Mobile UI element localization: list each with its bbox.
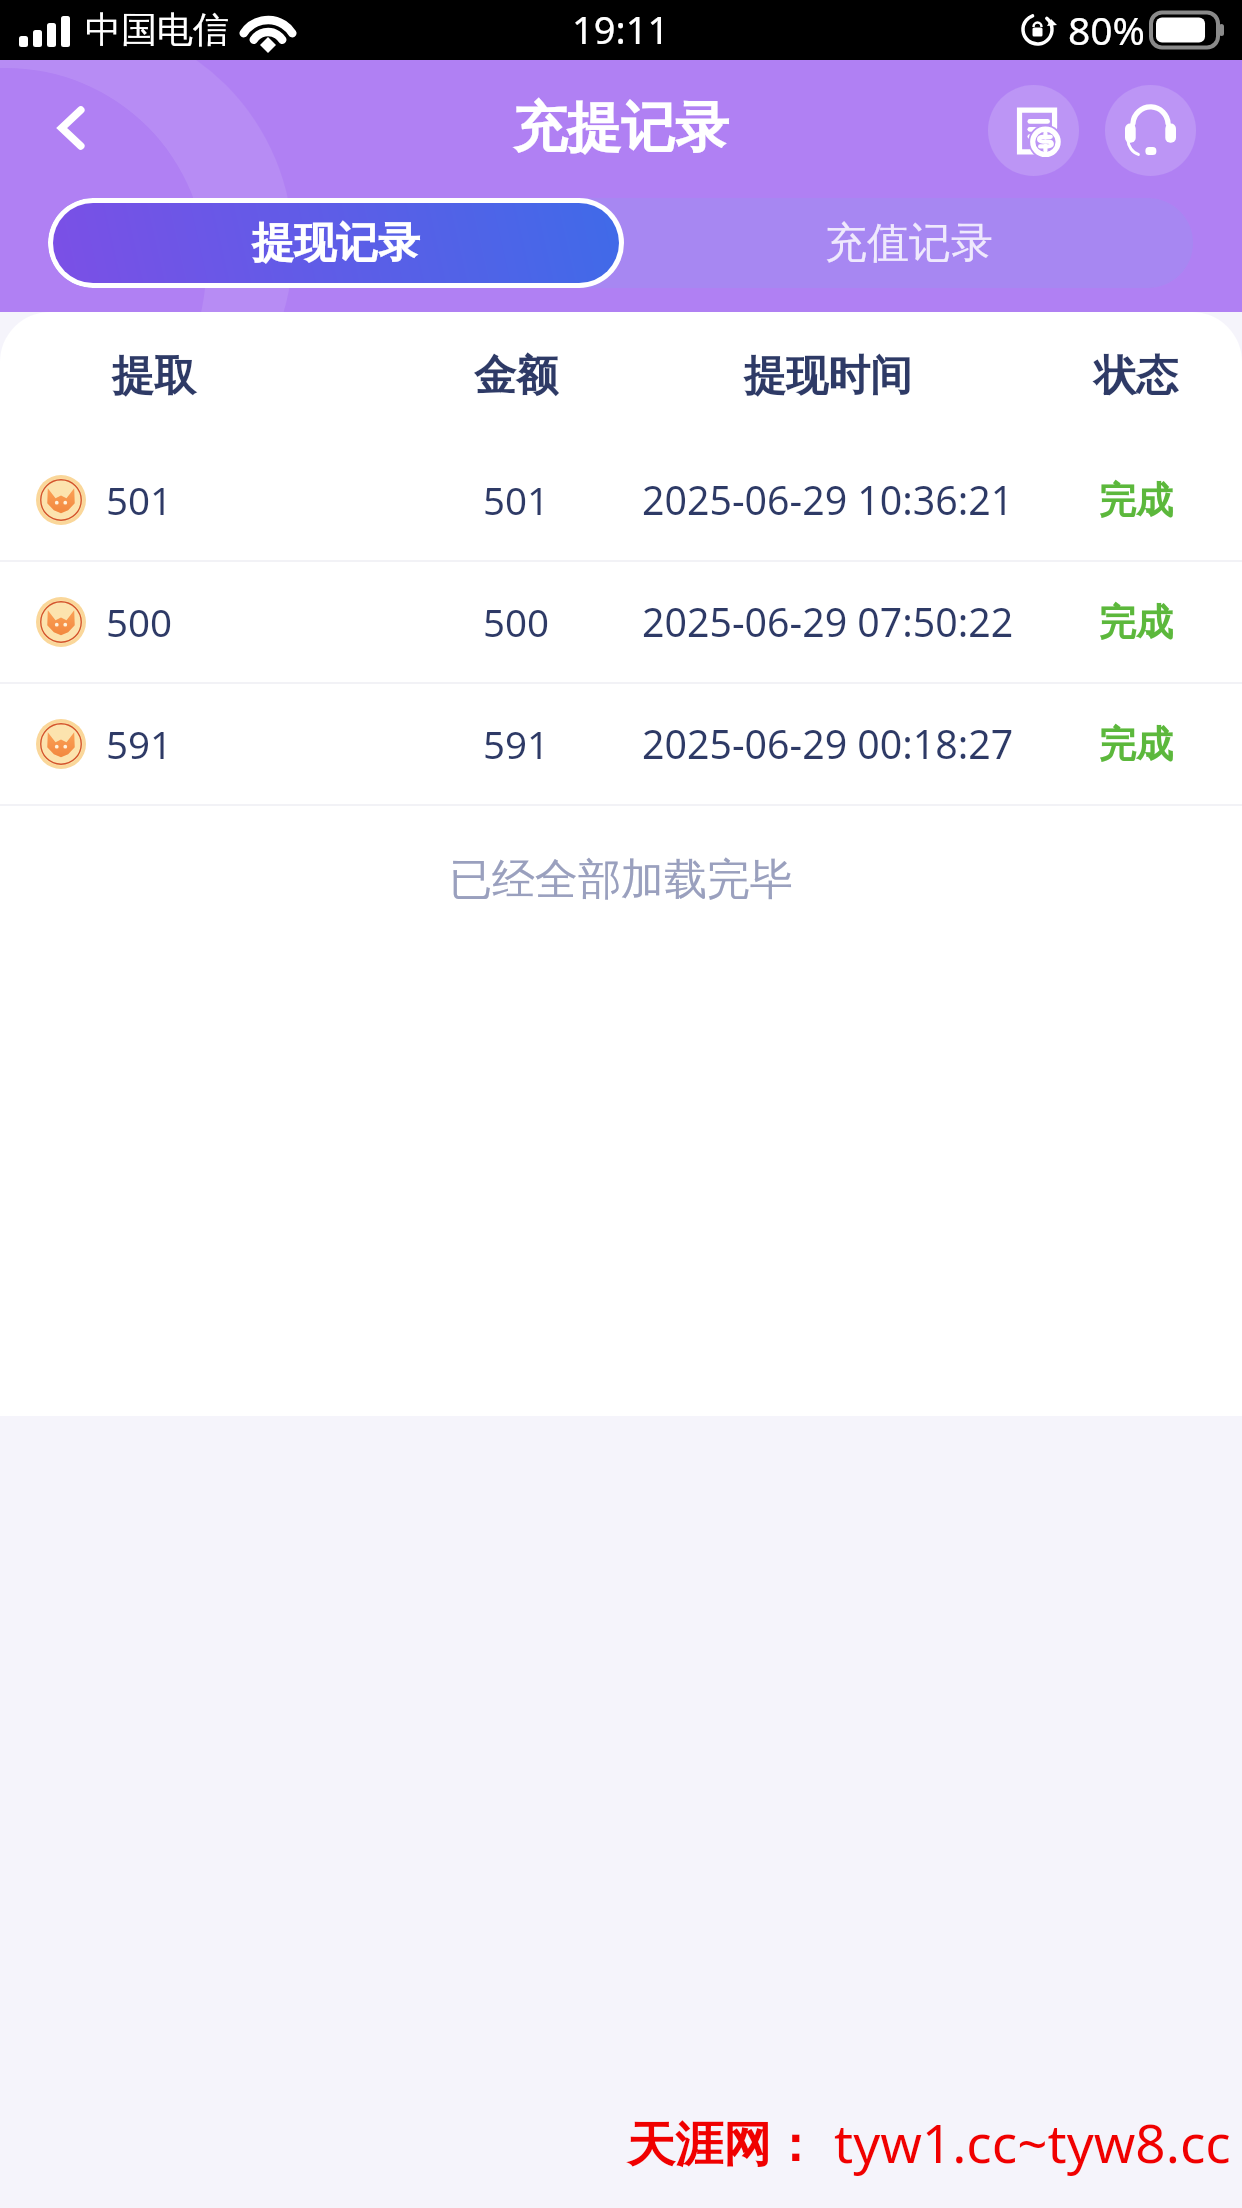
staticText: 501 [106, 474, 173, 526]
staticText: 完成 [1099, 477, 1173, 524]
staticText: 500 [483, 596, 550, 648]
staticText: 19:11 [572, 3, 670, 55]
staticText: 完成 [1099, 599, 1173, 646]
staticText: 501 [483, 474, 550, 526]
staticText: 提现时间 [744, 350, 912, 403]
staticText: 中国电信 [85, 7, 229, 52]
button[interactable]: 501 [0, 440, 1242, 560]
staticText: 80% [1068, 3, 1146, 56]
staticText: 状态 [1094, 350, 1178, 403]
staticText: 充值记录 [825, 217, 993, 270]
button[interactable]: Customer service [1105, 85, 1196, 176]
button[interactable]: Back [22, 80, 122, 180]
button[interactable]: 提现记录 [53, 203, 619, 283]
staticText: 2025-06-29 10:36:21 [642, 473, 1014, 527]
staticText: 2025-06-29 07:50:22 [642, 595, 1014, 649]
staticText: 天涯网： [627, 2115, 819, 2175]
staticText: tyw1.cc~tyw8.cc [834, 2106, 1231, 2178]
staticText: 591 [106, 718, 173, 770]
button[interactable]: Bill records [988, 85, 1079, 176]
button[interactable]: 充值记录 [624, 198, 1193, 288]
staticText: 提现记录 [252, 217, 420, 270]
staticText: 2025-06-29 00:18:27 [642, 717, 1014, 771]
staticText: 已经全部加载完毕 [449, 853, 793, 907]
button[interactable]: 591 [0, 684, 1242, 804]
staticText: 充提记录 [513, 94, 729, 162]
staticText: 完成 [1099, 721, 1173, 768]
staticText: 提取 [112, 350, 196, 403]
button[interactable]: 500 [0, 562, 1242, 682]
staticText: 500 [106, 596, 173, 648]
staticText: 591 [483, 718, 550, 770]
staticText: 金额 [474, 350, 558, 403]
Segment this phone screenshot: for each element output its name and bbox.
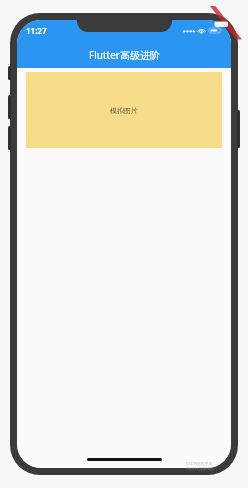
staticText: CSDN@程序员: [186, 461, 213, 466]
staticText: 11:27: [26, 25, 47, 36]
button[interactable]: Flutter高级进阶: [17, 41, 231, 68]
staticText: 模拟图片: [110, 106, 138, 115]
button[interactable]: 模拟图片: [26, 72, 222, 148]
staticText: Flutter高级进阶: [186, 466, 215, 471]
staticText: Flutter高级进阶: [89, 48, 160, 62]
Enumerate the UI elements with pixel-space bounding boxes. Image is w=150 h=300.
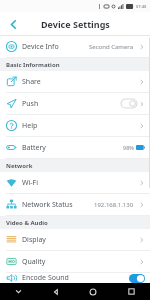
staticText: 192.168.1.130: [94, 201, 134, 209]
staticText: Wi-Fi: [22, 178, 39, 188]
button[interactable]: Push: [0, 93, 150, 115]
button[interactable]: Network Status: [0, 194, 150, 216]
button[interactable]: Encode Sound: [0, 273, 150, 283]
button[interactable]: Wi-Fi: [0, 172, 150, 194]
button[interactable]: Recents: [112, 283, 150, 300]
staticText: Push: [22, 99, 39, 109]
button[interactable]: Back: [2, 13, 24, 35]
button[interactable]: Quality: [0, 251, 150, 273]
staticText: Device Settings: [41, 18, 110, 30]
staticText: Second Camera: [89, 43, 134, 51]
button[interactable]: Hide keyboard: [0, 283, 37, 300]
staticText: Quality: [22, 257, 46, 267]
staticText: Share: [22, 77, 41, 87]
button[interactable]: Back: [37, 283, 74, 300]
button[interactable]: Device Info: [0, 36, 150, 58]
button[interactable]: Push toggle: [121, 99, 137, 108]
staticText: Video & Audio: [6, 219, 48, 227]
button[interactable]: Encode sound toggle: [129, 274, 145, 283]
staticText: Device Info: [22, 42, 59, 52]
staticText: Network Status: [22, 200, 73, 210]
staticText: Encode Sound: [22, 273, 69, 283]
button[interactable]: Share: [0, 71, 150, 93]
button[interactable]: Battery: [0, 137, 150, 159]
staticText: Network: [6, 162, 33, 170]
staticText: Battery: [22, 143, 46, 153]
staticText: 98%: [123, 144, 134, 151]
button[interactable]: Help: [0, 115, 150, 137]
staticText: Basic Information: [6, 61, 60, 69]
staticText: 07:40: [136, 4, 147, 9]
button[interactable]: Display: [0, 229, 150, 251]
staticText: Help: [22, 121, 38, 131]
button[interactable]: Home: [74, 283, 112, 300]
staticText: Display: [22, 235, 46, 245]
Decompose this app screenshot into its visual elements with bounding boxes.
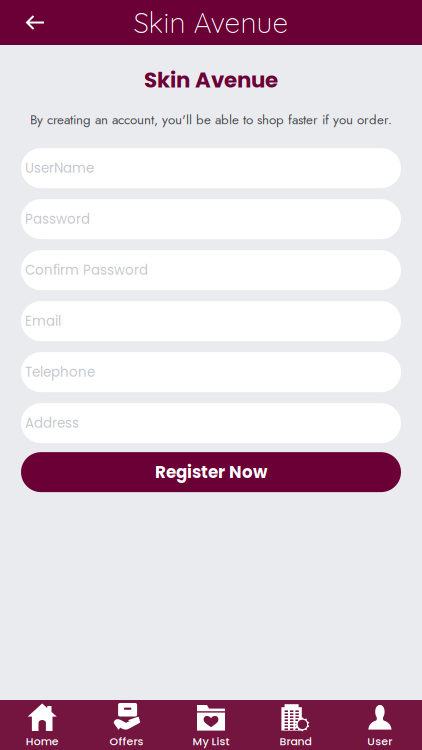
staticText: My List [192, 734, 230, 749]
staticText: Skin Avenue [134, 5, 288, 40]
staticText: UserName [25, 159, 94, 178]
button[interactable]: Home [0, 700, 84, 750]
staticText: Email [25, 312, 61, 330]
button[interactable]: Brand [253, 700, 338, 750]
button[interactable]: My List [169, 700, 253, 750]
staticText: Address [25, 414, 79, 432]
staticText: Skin Avenue [144, 65, 278, 95]
staticText: By creating an account, you'll be able t… [30, 110, 392, 129]
staticText: Brand [279, 734, 311, 749]
staticText: Register Now [155, 460, 267, 484]
staticText: Confirm Password [25, 261, 148, 280]
staticText: Home [26, 734, 59, 749]
staticText: Offers [110, 734, 144, 749]
button[interactable]: Register Now [21, 452, 401, 492]
button[interactable]: Offers [84, 700, 169, 750]
button[interactable]: User [338, 700, 422, 750]
button[interactable]: Back [0, 0, 59, 45]
staticText: Telephone [25, 363, 95, 382]
staticText: Password [25, 210, 90, 228]
staticText: User [367, 734, 392, 749]
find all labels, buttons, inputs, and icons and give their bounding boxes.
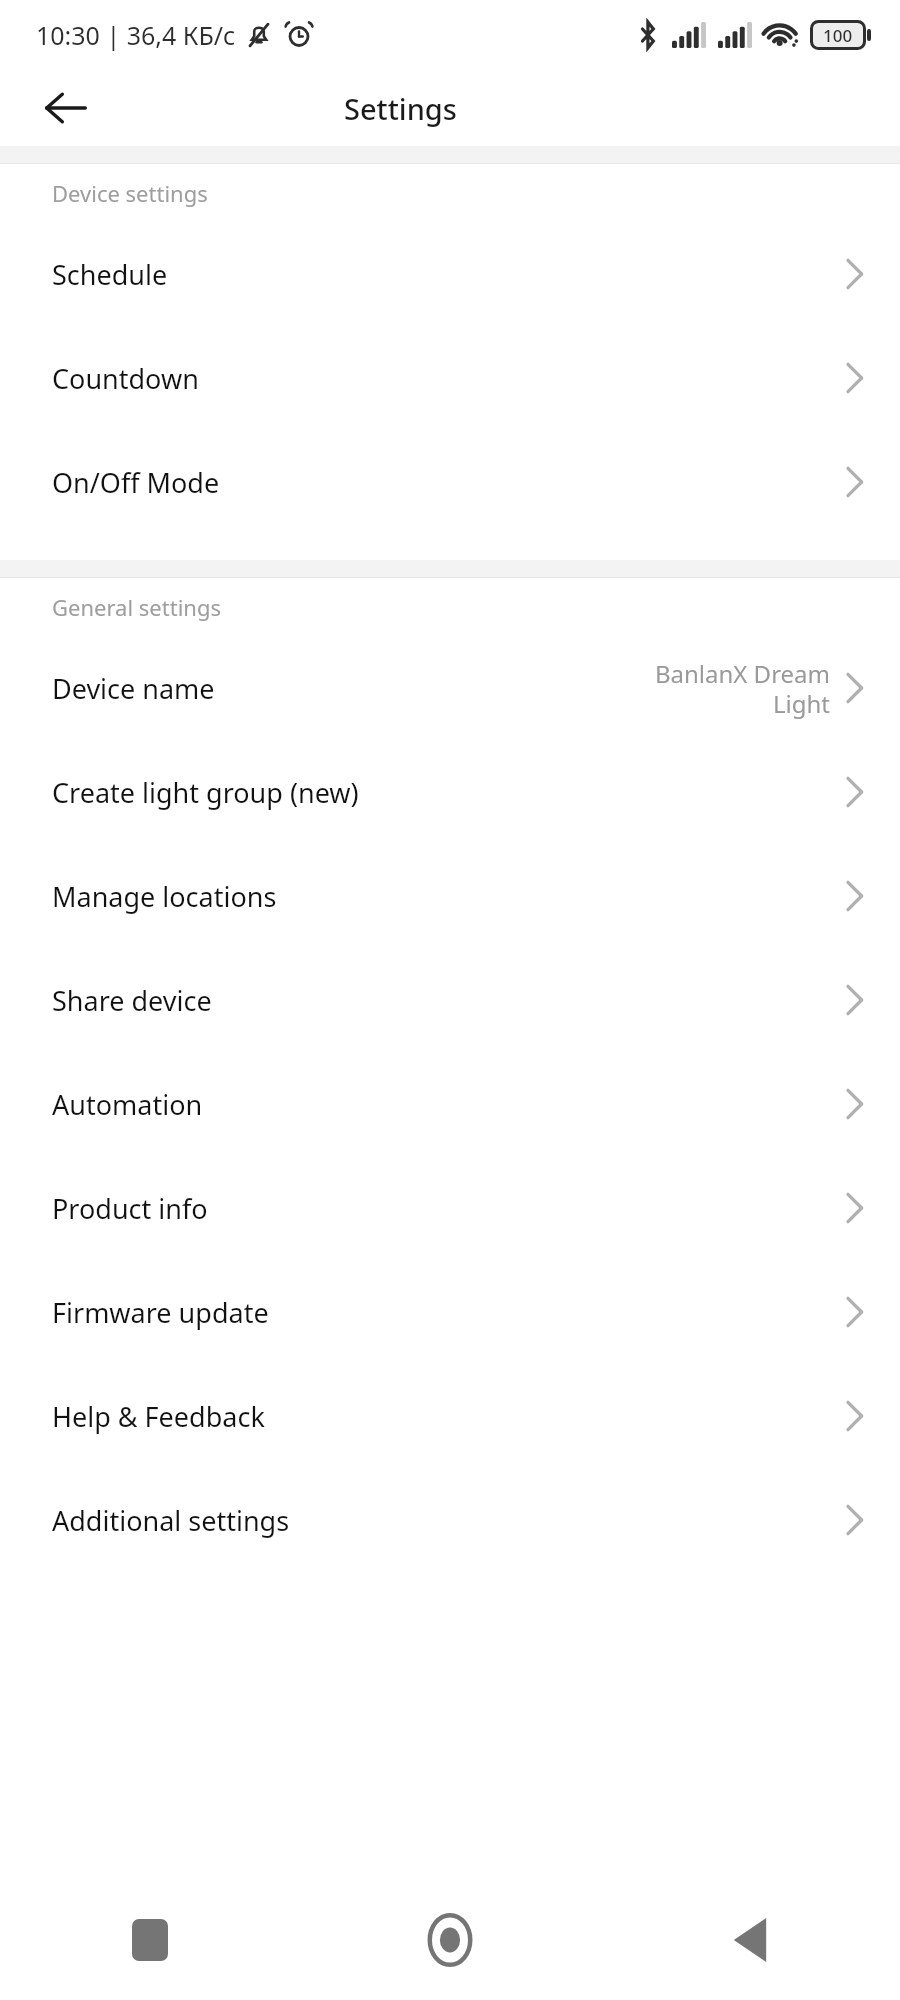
staticText: Create light group (new)	[52, 774, 359, 811]
staticText: Help & Feedback	[52, 1398, 265, 1435]
button[interactable]: Device name	[0, 636, 900, 740]
staticText: Share device	[52, 982, 212, 1019]
button[interactable]: Automation	[0, 1052, 900, 1156]
button[interactable]: Additional settings	[0, 1468, 900, 1572]
staticText: Additional settings	[52, 1502, 290, 1539]
staticText: Manage locations	[52, 878, 277, 915]
button[interactable]: Help & Feedback	[0, 1364, 900, 1468]
button[interactable]: Manage locations	[0, 844, 900, 948]
staticText: 10:30 | 36,4 КБ/с	[36, 18, 236, 52]
staticText: General settings	[52, 592, 221, 622]
button[interactable]: On/Off Mode	[0, 430, 900, 534]
staticText: Settings	[344, 89, 457, 128]
staticText: Automation	[52, 1086, 203, 1123]
button[interactable]: Firmware update	[0, 1260, 900, 1364]
staticText: Device settings	[52, 178, 208, 208]
staticText: Device name	[52, 670, 215, 707]
staticText: Firmware update	[52, 1294, 269, 1331]
button[interactable]: Back	[600, 1880, 900, 2000]
staticText: BanlanX Dream Light	[654, 657, 830, 720]
button[interactable]: Countdown	[0, 326, 900, 430]
button[interactable]: Back	[22, 70, 110, 146]
staticText: Product info	[52, 1190, 208, 1227]
staticText: On/Off Mode	[52, 464, 220, 501]
button[interactable]: Home	[300, 1880, 600, 2000]
button[interactable]: Create light group (new)	[0, 740, 900, 844]
staticText: Countdown	[52, 360, 199, 397]
button[interactable]: Schedule	[0, 222, 900, 326]
button[interactable]: Product info	[0, 1156, 900, 1260]
button[interactable]: Recents	[0, 1880, 300, 2000]
button[interactable]: Share device	[0, 948, 900, 1052]
staticText: 100	[823, 24, 853, 47]
staticText: Schedule	[52, 256, 168, 293]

> **WORK REQUIRED**
Copy out each line from the listing that contains the string "this".

> **TASK OUTPUT**
Segment this phone screenshot: for each element output its name and bbox.
Decompose this app screenshot into its visual elements with bounding boxes.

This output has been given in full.